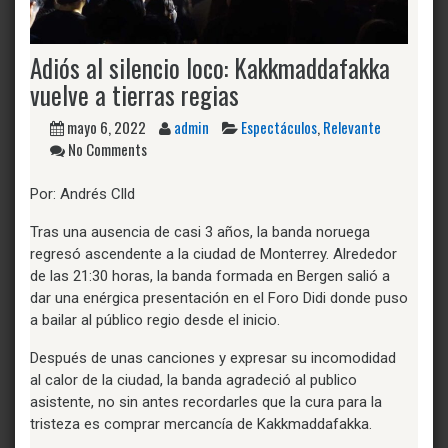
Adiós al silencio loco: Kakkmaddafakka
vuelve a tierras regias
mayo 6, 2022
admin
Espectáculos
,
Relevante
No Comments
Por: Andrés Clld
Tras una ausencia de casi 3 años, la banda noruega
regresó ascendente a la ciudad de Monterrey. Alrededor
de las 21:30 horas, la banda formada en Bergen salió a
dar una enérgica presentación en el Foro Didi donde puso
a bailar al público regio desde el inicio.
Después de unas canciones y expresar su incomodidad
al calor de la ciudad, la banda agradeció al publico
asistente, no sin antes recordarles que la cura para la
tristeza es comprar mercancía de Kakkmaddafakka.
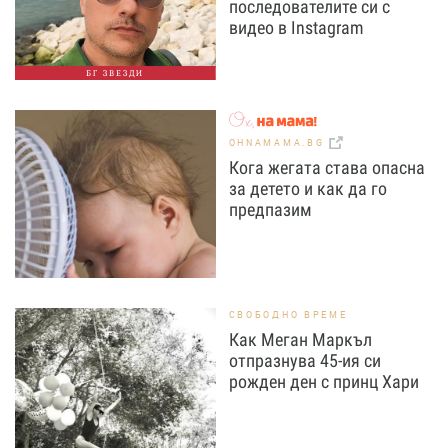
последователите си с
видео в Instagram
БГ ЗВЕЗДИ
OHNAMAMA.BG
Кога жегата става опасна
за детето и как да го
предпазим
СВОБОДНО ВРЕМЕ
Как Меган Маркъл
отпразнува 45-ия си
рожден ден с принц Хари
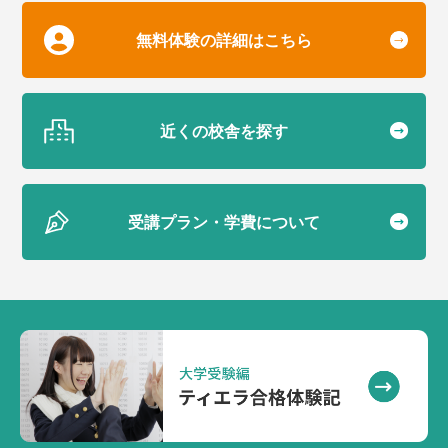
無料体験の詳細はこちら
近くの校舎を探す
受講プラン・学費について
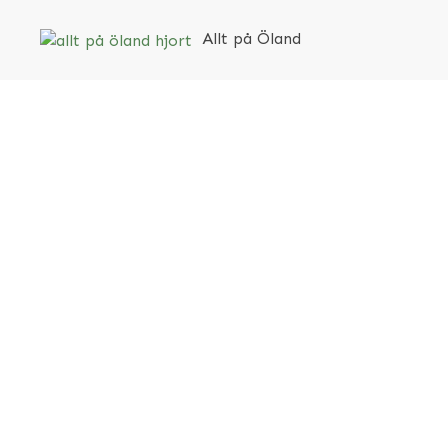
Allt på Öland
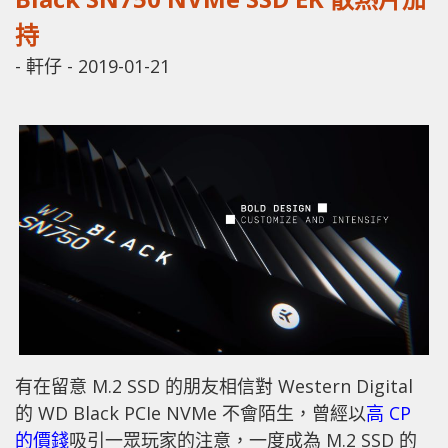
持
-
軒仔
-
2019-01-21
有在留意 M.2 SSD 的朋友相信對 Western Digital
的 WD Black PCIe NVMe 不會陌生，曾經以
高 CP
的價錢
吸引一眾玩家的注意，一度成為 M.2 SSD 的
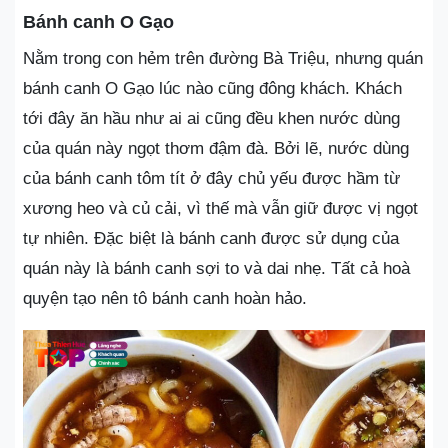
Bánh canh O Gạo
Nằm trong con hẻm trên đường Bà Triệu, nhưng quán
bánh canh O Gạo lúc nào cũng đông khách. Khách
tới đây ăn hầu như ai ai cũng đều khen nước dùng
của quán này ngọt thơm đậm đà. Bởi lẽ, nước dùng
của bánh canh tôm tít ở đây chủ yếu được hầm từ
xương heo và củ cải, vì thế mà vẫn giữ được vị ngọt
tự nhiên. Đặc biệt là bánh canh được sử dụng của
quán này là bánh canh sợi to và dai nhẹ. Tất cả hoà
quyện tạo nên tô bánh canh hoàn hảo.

========================================================================

▶ _Activity_:
Set apart and copy each line of the records that holds the word "banda".

▶ _Exercise output_:
Tras una ausencia de casi 3 años, la banda noruega
de las 21:30 horas, la banda formada en Bergen salió a
al calor de la ciudad, la banda agradeció al publico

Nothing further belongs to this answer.